(Task objective):
When you repeat the entries below, please keep them exact and leave out the pictures.

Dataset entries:
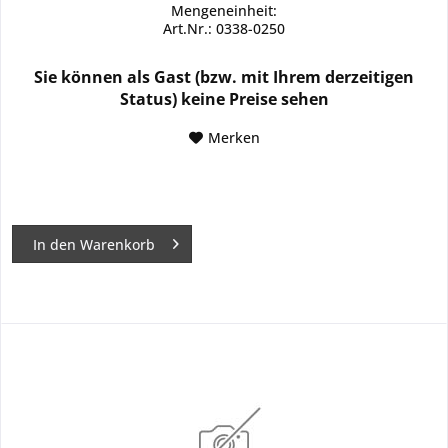
Mengeneinheit:
Art.Nr.: 0338-0250
Sie können als Gast (bzw. mit Ihrem derzeitigen
Status) keine Preise sehen
Merken
In den
Warenkorb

(Response box):
Mengeneinheit:
Art.Nr.: 0338-0250
Sie können als Gast (bzw. mit Ihrem derzeitigen
Status) keine Preise sehen
Merken
In den
Warenkorb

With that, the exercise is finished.